I also recognize the existence of idealistic values other than my own — or at least weighted differently. Reason.com had a recent article reporting a study on the link between different moral values and ideologies. There’s an interesting bit in there about moral values as a function of personality factors.
http://reason.com/archives/2010/11/02/the-science-of-libertarian
@Jeff Semel: I agree, many pomo intellectuals (not just academics) ARE unaware. This is partly from lack of exposure. (I explained examples of private certification working to a group of left grad students once. One told me he had never even heard anyone give an argument against regulation before!)
@math_geek: I refer you to the contentious thread “Hawkeye talk” …
@Will A: I’m not part of the Religious Left, but I certainly get tired of the tacit assumption that God (R-Heaven) must endorse conservative policies. I think you’re right that our differences are mostly on how to implement our values: What’s the best way to make things better?
By the way, you suggested it’s better to tax consumption than income. Steve wrote in Slate that allowing unlimited IRAs for individuals would be the equivalent of converting the income tax to a consumption tax. And as an added bonus, you get to keep the progressiveness of the tax without inventing a new mechanism for collecting it.
@Ken B…
I recognize I am just one example, but my point is not this must work because it worked for me, my point is there are things that public schools do that private schools can’t or don’t because they have a broader customer base. I’m not convinced that illustrating with an idea with an example is equivalent to claiming the example as a rule.

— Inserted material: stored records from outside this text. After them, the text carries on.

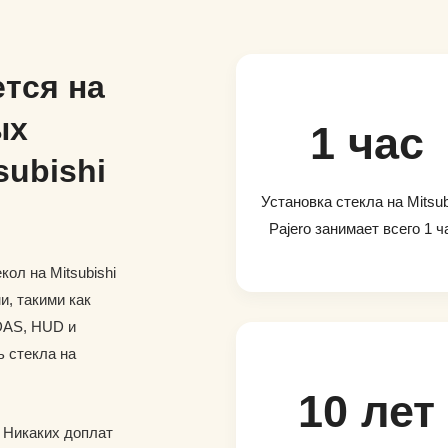
тся на
ых
1 час
subishi
Установка стекла на Mitsub
Pajero занимает всего 1 ч
ол на Mitsubishi
и, такими как
DAS, HUD и
ь стекла на
10 лет
. Никаких доплат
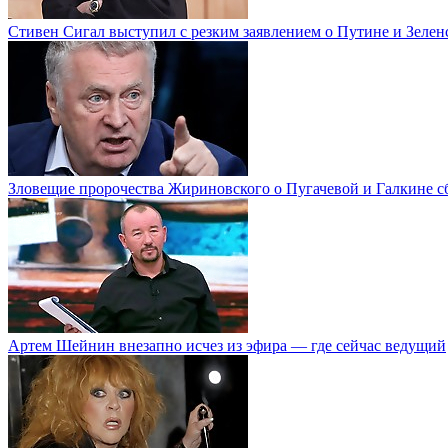
Стивен Сигал выступил с резким заявлением о Путине и Зелен
Зловещие пророчества Жириновского о Пугачевой и Галкине с
Артем Шейнин внезапно исчез из эфира — где сейчас ведущий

My argument is this. A) Public Schools have a broader student base than private schools. B) A broader student base allows for more customized classrooms and specialized classes. C) Customized classrooms and specialized classes are a good thing.
@ Jeff:
I read the article. If sales taxes and unlimited IRAs are equivalent, I think I would prefer the sales tax.
As it relates to shared values, for a non-accountant like me, it would help make more understandable how our tax policy reflects our shared values. E.g.:
– Taxing fruits and vegetables from a grocery store 125%.
– Not Taxing cigarettes.
– Not taxing vehicles with a gross weight more than 5000 lbs.
– Taxing college tuition 200%.
To me these types of taxes would reflect our values more than whether the marginal rate should be 36.09348% or 39.893435%.
Also, with a Sales tax, I wouldn’t have to pay for an accountant, turbo tax, etc.
Perhaps this answers your question on one way I think we could make things better.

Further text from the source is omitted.